User:Thedabbingduck/OStrichFS
OstrichFS (version alpha) is a crash-consistent, snapshot-capable, flash-optimized file system designed for use on SSDs and SD cards. It is a "roll your own" filesystem, designed and written from scratch. It takes various features from other popular filesystem designs, as described below. It was developed as part of the OStrich project by a group of students at the University of Texas at Austin.
Overview
OstrichFS offers:
- Crash consistency: every metadata and data change is logged and committed out-of-place. On reboot it replays only the necessary operations to restore a valid state. This ensures that losing power at any point will not leave the system in an unrecoverable state.
- Snapshots: on-demand checkpoints capture the complete inode-mapping, letting you mount any past state read-only without duplicating file data.
- Flash-friendly writes: avoids small in-place updates by always allocating new blocks, reducing wear and write amplification.

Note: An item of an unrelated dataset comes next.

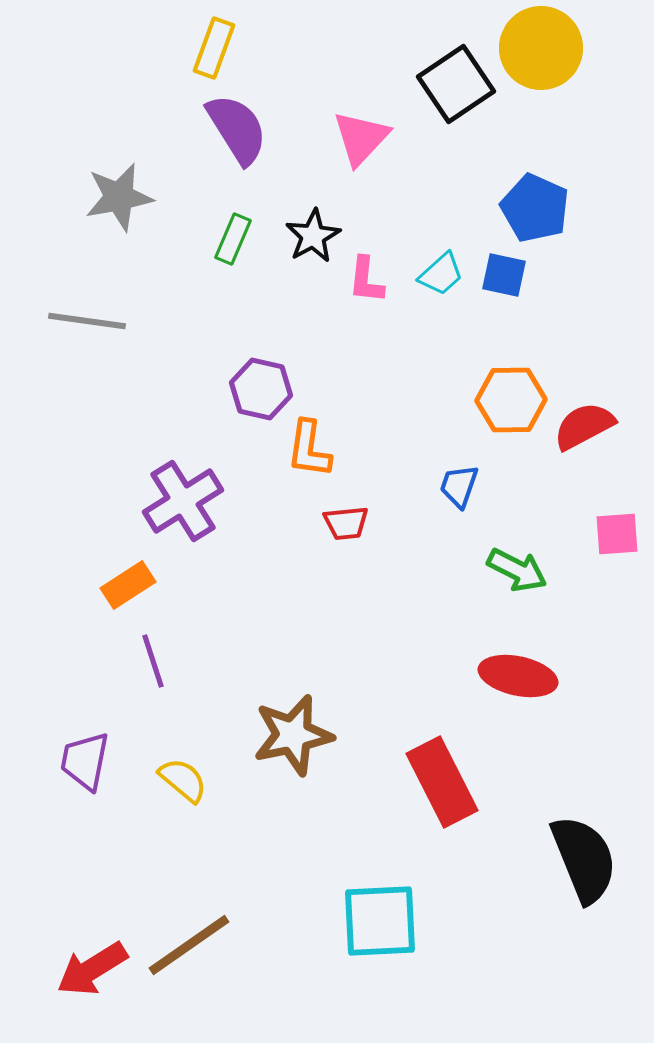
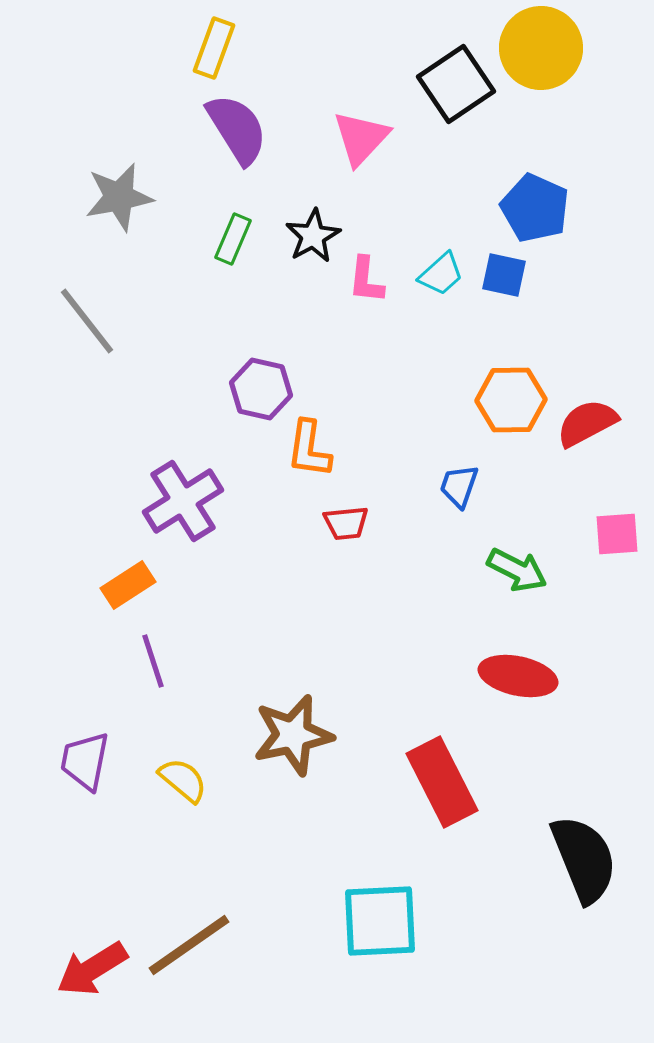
gray line: rotated 44 degrees clockwise
red semicircle: moved 3 px right, 3 px up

- Rich file support: multi-level inode (15 direct, 10 single-indirect, 2 double-indirect) lets you store very large files.
- Simple allocation: bitmaps for free inodes and blocks keep allocation code minimal and fast.
- Journaling area: a fixed region (e.g. 64 blocks) holds both operation logs and checkpoint chains.
Drawbacks & limits:
- Log/checkpoint area is fixed-size—may overflow if you go too long without checkpointing.
- No automatic garbage collection—old data and inodes accumulate until manually reclaimed.
- Snapshot array capped at 128—older checkpoints will be overwritten.
- No built-in wear-leveling or configurable parameters yet.
- Early development—bug-prone, feature-incomplete and under active development.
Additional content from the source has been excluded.